There are only two players who have career D-League averages of a double double, who have at a point in their NBA careers played for the Jazz. One of them is Randy Livingston, who (depending on when you started following the Jazz) you may not even remember. The other one is Rudy Colossus Maximus Gobert.
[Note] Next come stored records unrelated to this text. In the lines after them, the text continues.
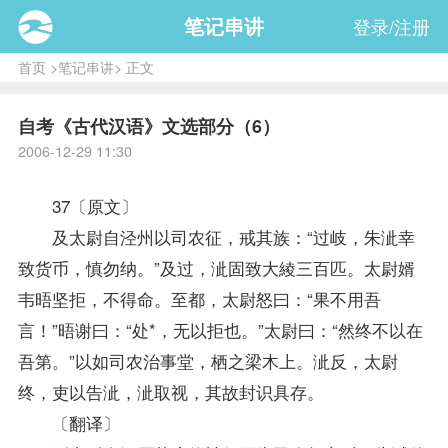
笔记串讲
登录/注册
首页
>
笔记串讲
> 正文
自考《古代汉语》文选部分（6）
2006-12-29 11:30
37〔原文〕
及太尉自泾州以司农征，戒其族：“过岐，朱泚幸
致货币，慎勿纳。”及过，泚固致大綾三百匹。太尉婿
韦晤坚拒，不得命。至都，太尉怒曰：“果不用吾
言！”晤谢曰：“处*，无以拒也。”太尉曰：“然终不以在
吾第。”以如司农治事堂，栖之梁木上。泚反，太尉
终，吏以告泚，泚取视，其故封识具存。
〔翻译〕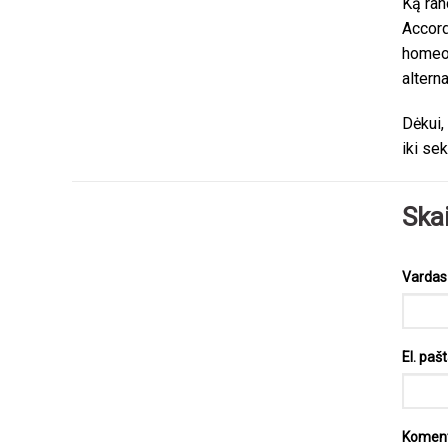
Ką ran
Accord
homeop
altern
Dėkui,
iki se
Ska
Varda
El. paš
Komen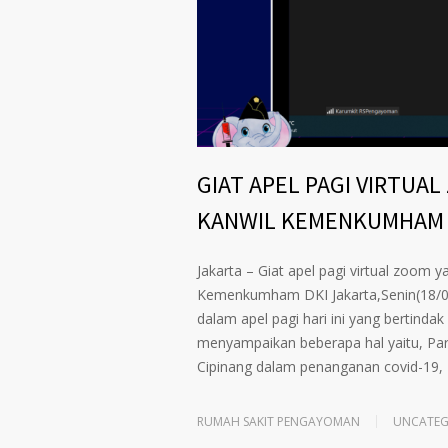
GIAT APEL PAGI VIRTUA
KANWIL KEMENKUMHAM 
Jakarta – Giat apel pagi virtual zoom
Kemenkumham DKI Jakarta,Senin(18/0
dalam apel pagi hari ini yang bertind
menyampaikan beberapa hal yaitu, P
Cipinang dalam penanganan covid-19,
RUMAH SAKIT PENGAYOMAN
UNCATEG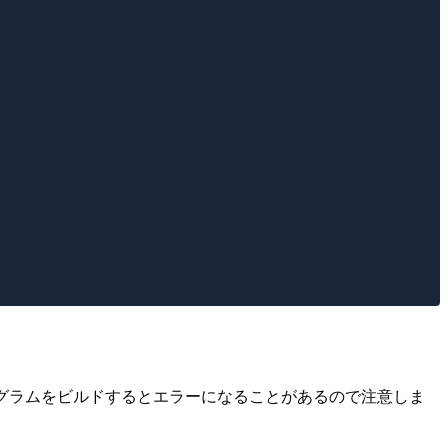
ずに他のプログラムをビルドするとエラーになることがあるので注意しま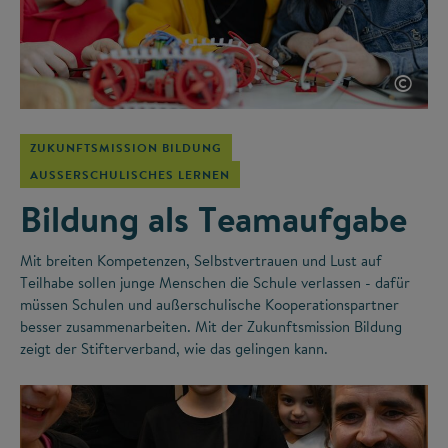
©
ZUKUNFTSMISSION BILDUNG
AUSSERSCHULISCHES LERNEN
Bildung als Teamaufgabe
Mit breiten Kompetenzen, Selbstvertrauen und Lust auf
Teilhabe sollen junge Menschen die Schule verlassen - dafür
müssen Schulen und außerschulische Kooperationspartner
besser zusammenarbeiten. Mit der Zukunftsmission Bildung
zeigt der Stifterverband, wie das gelingen kann.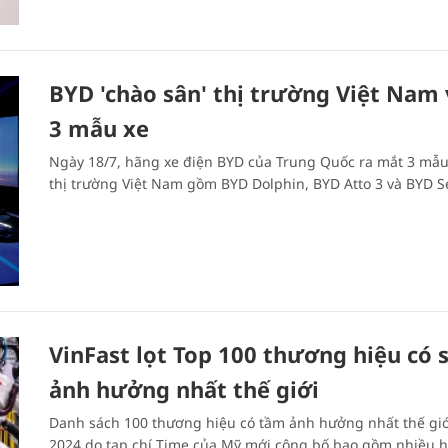
BYD 'chào sân' thị trường Việt Nam 
3 mẫu xe
Ngày 18/7, hãng xe điện BYD của Trung Quốc ra mắt 3 mẫu 
thị trường Việt Nam gồm BYD Dolphin, BYD Atto 3 và BYD Se
VinFast lọt Top 100 thương hiệu có 
ảnh hưởng nhất thế giới
Danh sách 100 thương hiệu có tầm ảnh hưởng nhất thế gi
2024 do tạp chí Time của Mỹ mới công bố bao gồm nhiều 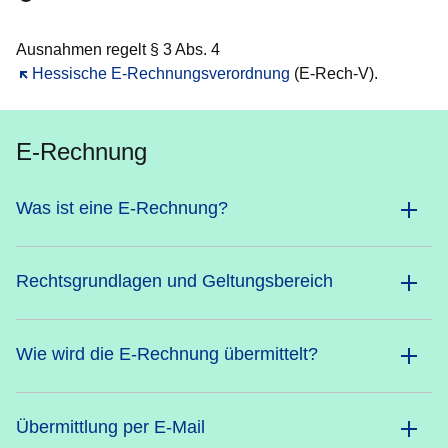
Öffnet sich in einem neuen Fenster
Öffnet sich in einem neuen Fenster
Öffnet sich in einem neuen Fenste
Öffnet sich in einem neuen Fe
Öffnet sich in einem neu
Ausnahmen regelt § 3 Abs. 4
Öffnet sich in einem neuen Fenster
Hessische E-Rechnungsverordnung
(E-Rech-V).
E-Rechnung
Was ist eine E-Rechnung?
Rechtsgrundlagen und Geltungsbereich
Wie wird die E-Rechnung übermittelt?
Übermittlung per E-Mail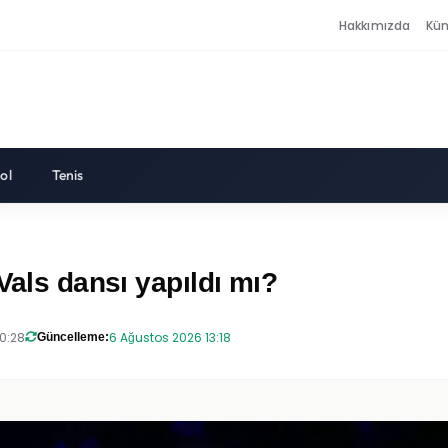
Hakkımızda
Kü
ol
Tenis
Vals dansı yapıldı mı?
0:28
6 Ağustos 2026 13:18
Güncelleme: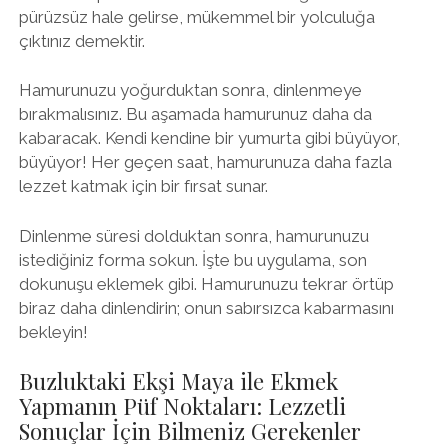
pürüzsüz hale gelirse, mükemmel bir yolculuğa
çıktınız demektir.
Hamurunuzu yoğurduktan sonra, dinlenmeye
bırakmalısınız. Bu aşamada hamurunuz daha da
kabaracak. Kendi kendine bir yumurta gibi büyüyor,
büyüyor! Her geçen saat, hamurunuza daha fazla
lezzet katmak için bir fırsat sunar.
Dinlenme süresi dolduktan sonra, hamurunuzu
istediğiniz forma sokun. İşte bu uygulama, son
dokunuşu eklemek gibi. Hamurunuzu tekrar örtüp
biraz daha dinlendirin; onun sabırsızca kabarmasını
bekleyin!
Buzluktaki Ekşi Maya ile Ekmek
Yapmanın Püf Noktaları: Lezzetli
Sonuçlar İçin Bilmeniz Gerekenler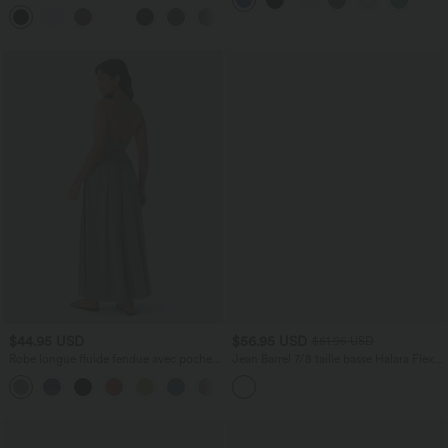
aspect lin
DayStretch coupe droite taille haute
+23
avec poches
$44.95 USD
$56.95 USD
$61.95 USD
Robe longue fluide fendue avec poches
Jean Barrel 7/8 taille basse Halara Flex™
latérales, dos nu et effet torsadé
avec poches zippées
+8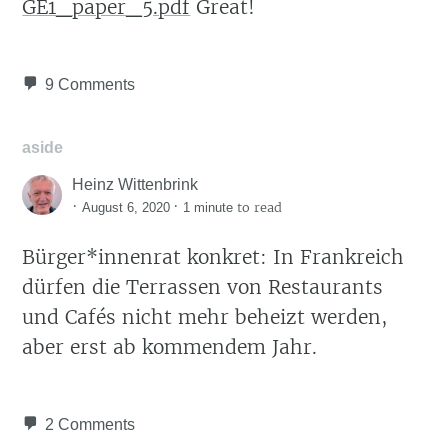
GE1_paper_5.pdf
Great!
9 Comments
aside
Heinz Wittenbrink
·
·
to read
August 6, 2020
1 minute
Bürger*innenrat konkret: In Frankreich
dürfen die Terrassen von Restaurants
und Cafés nicht mehr beheizt werden,
aber erst ab kommendem Jahr.
2 Comments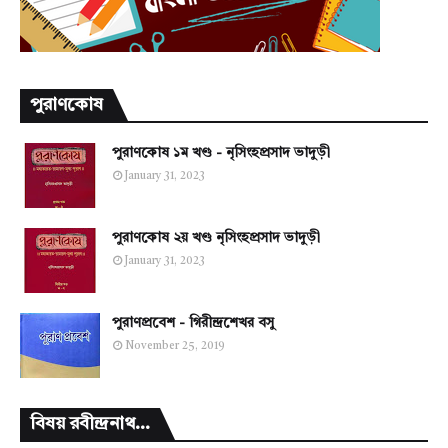
পুরাণকোষ
পুরাণকোষ ১ম খণ্ড - নৃসিংহপ্রসাদ ভাদুড়ী
January 31, 2023
পুরাণকোষ ২য় খণ্ড নৃসিংহপ্রসাদ ভাদুড়ী
January 31, 2023
পুরাণপ্রবেশ - গিরীন্দ্রশেখর বসু
November 25, 2019
বিষয় রবীন্দ্রনাথ...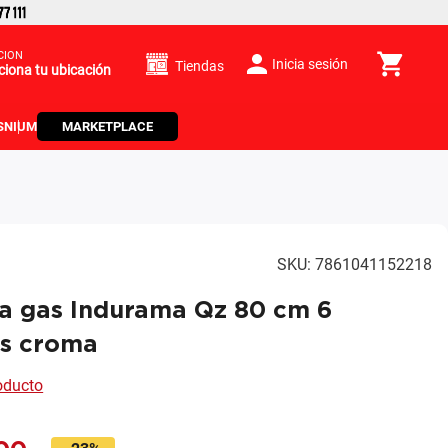
CIÓN
Inicia sesión
Tiendas
ciona tu ubicación
S
NIUM
MARKETPLACE
SKU
:
7861041152218
 a gas Indurama Qz 80 cm 6
as croma
roducto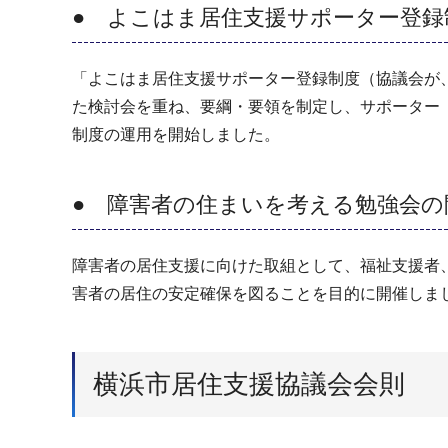
● よこはま居住支援サポーター登録
「よこはま居住支援サポーター登録制度（協議会が
た検討会を重ね、要綱・要領を制定し、サポーター
制度の運用を開始しました。
● 障害者の住まいを考える勉強会の
障害者の居住支援に向けた取組として、福祉支援者
害者の居住の安定確保を図ることを目的に開催しま
横浜市居住支援協議会会則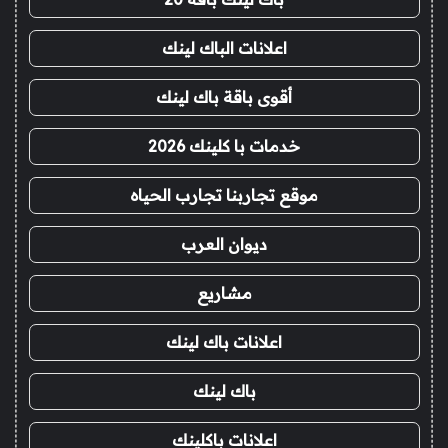
اعلانات الباك لينك
أقوى باقة باك لينك
خدمات با كلينك 2026
موقع تجاربنا تجارب الحياه
ديوان العرب
مشاريع
اعلانات باك لينك
باك لينك
اعلانات باكلينك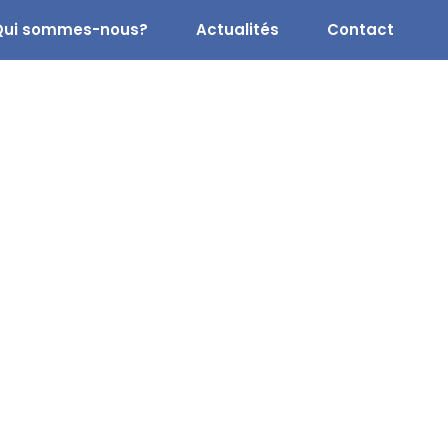
Qui sommes-nous?
Actualités
Contact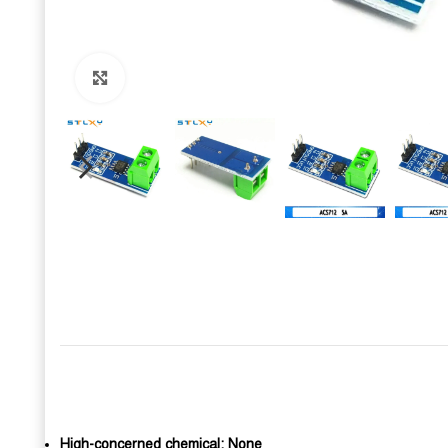
Click to enlarge
High-concerned chemical:
None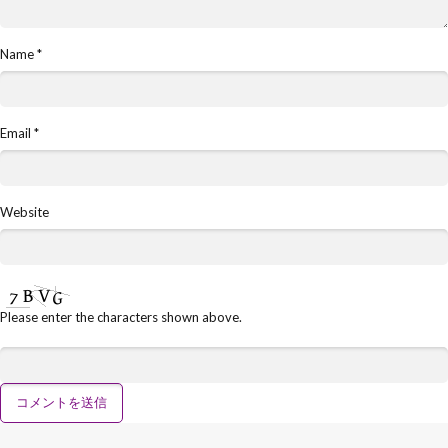
Name
*
Email
*
Website
Please enter the characters shown above.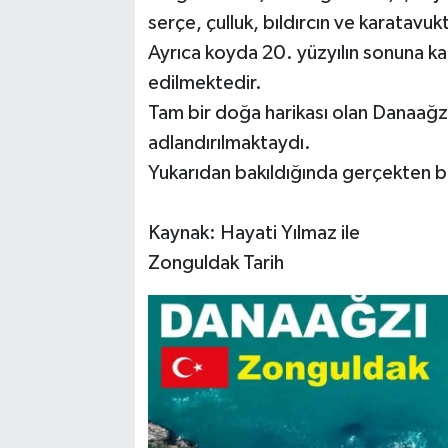
serçe, çulluk, bıldırcın ve karatavukt
Ayrıca koyda 20. yüzyılın sonuna kad
edilmektedir.
Tam bir doğa harikası olan Danaağz
adlandırılmaktaydı.
Yukarıdan bakıldığında gerçekten b
Kaynak: Hayati Yılmaz ile
Zonguldak Tarih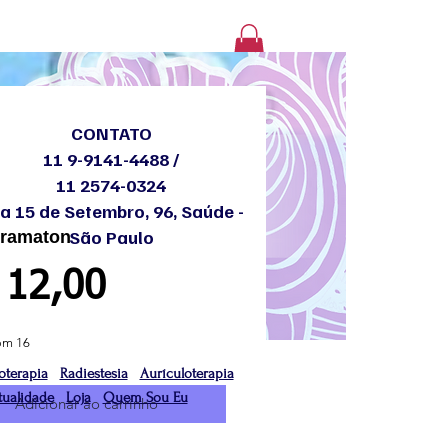
Login
CONTATO
11 9-9141-4488 /
11 2574-0324
a 15 de Setembro, 96, Saúde -
São Paulo
gramaton
Preço
 12,00
om 16
oterapia
Radiestesia
Aurículoterapia
tualidade
Loja
Quem Sou Eu
Adicionar ao carrinho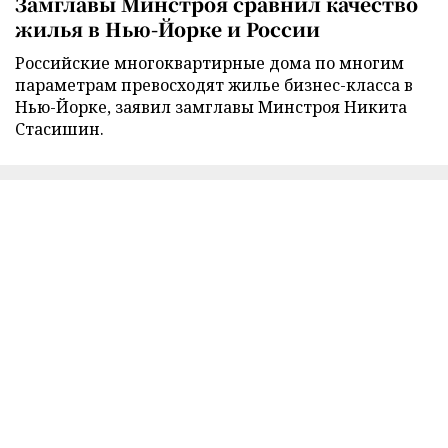
Замглавы Минстроя сравнил качество
жилья в Нью-Йорке и России
Российские многоквартирные дома по многим
параметрам превосходят жилье бизнес-класса в
Нью-Йорке, заявил замглавы Минстроя Никита
Стасишин.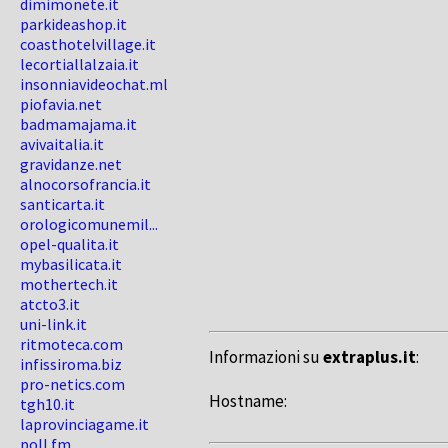
dimimonete.it
parkideashop.it
coasthotelvillage.it
lecortiallalzaia.it
insonniavideochat.ml
piofavia.net
badmamajama.it
avivaitalia.it
gravidanze.net
alnocorsofrancia.it
santicarta.it
orologicomunemil...
opel-qualita.it
mybasilicata.it
mothertech.it
atcto3.it
uni-link.it
ritmoteca.com
Informazioni su
extraplus.it
:
infissiroma.biz
pro-netics.com
Hostname:
tgh10.it
laprovinciagame.it
poll.fm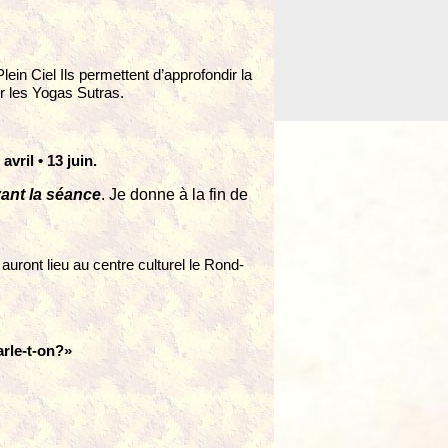
ein Ciel Ils permettent d’approfondir la
er les Yogas Sutras.
avril •
13
juin.
vant la séance
. Je donne à la fin de
 auront lieu au centre culturel le Rond-
arle-t-on?»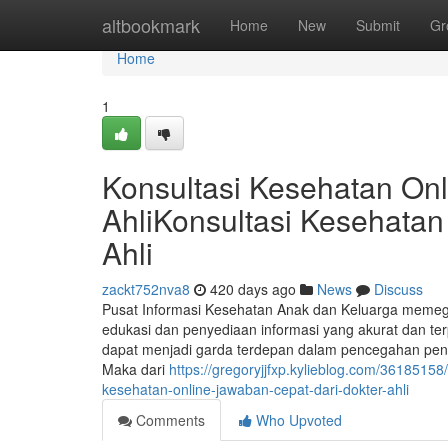
Home
altbookmark
Home
New
Submit
Gr
Home
1
Konsultasi Kesehatan Onl
AhliKonsultasi Kesehatan
Ahli
zackt752nva8
420 days ago
News
Discuss
Pusat Informasi Kesehatan Anak dan Keluarga memega
edukasi dan penyediaan informasi yang akurat dan terp
dapat menjadi garda terdepan dalam pencegahan peny
Maka dari
https://gregoryjjfxp.kylieblog.com/36185158
kesehatan-online-jawaban-cepat-dari-dokter-ahli
Comments
Who Upvoted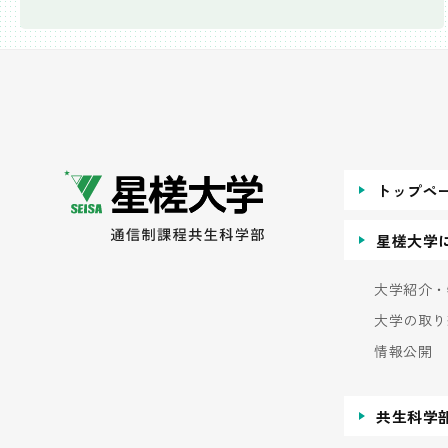
トップペ
星槎大学
大学紹介・
大学の取り
情報公開
共生科学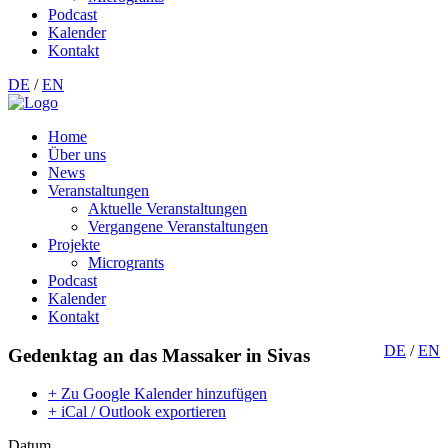
Podcast
Kalender
Kontakt
DE
/
EN
Home
Über uns
News
Veranstaltungen
Aktuelle Veranstaltungen
Vergangene Veranstaltungen
Projekte
Microgrants
Podcast
Kalender
Kontakt
DE
/
EN
Gedenktag an das Massaker in Sivas
+ Zu Google Kalender hinzufügen
+ iCal / Outlook exportieren
Datum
Clark may have a spot in the Jazz rotation if the coaching staff decides to go with youth (a bill of goods we were sold in the off-season); but it's clear that Gobert can help an NBA team right now. Even if it's playing 10-15 mpg, but playing every game. Don't Fesenko-plan Rudy, where he'll play 20 minutes one night, then not play again for three weeks. I think we recognized that it doesn't work that way. Further forcing the hand, beyond the obliteration of the D-league, has to be the point that Gobert has been vocal about his lack of playing time. He's not happy with sitting. Maybe because he has little experience with the 'pay your dues' form of advancement that we're so browbeaten by? I don't know. But he demonstrated his ability, and when given time, shows that he doesn't belong in the D-League at all. He is an NBA player. Which is exactly what Dennis Lindsey and scouts saw in him. Heck, even Mychal and I saw the rawness there back at Attack Athletics months ago. But we also saw the undeniable truth to his size. True bigs are few and far in between, and talented bigs are rarer still. The payoff of not developing and not playing Gobert doesn't outweigh the potential benefit of actually doing some developing for once, and reaping the rewards.
Moose and Squirrel did their best, and are being recalled to the Jazz. Which is fine by me, because they left a crime scene down there by killing it. And they need to lay low for a while -- no better place than in warmups on the end of the Jazz bench. Thanks Corbama!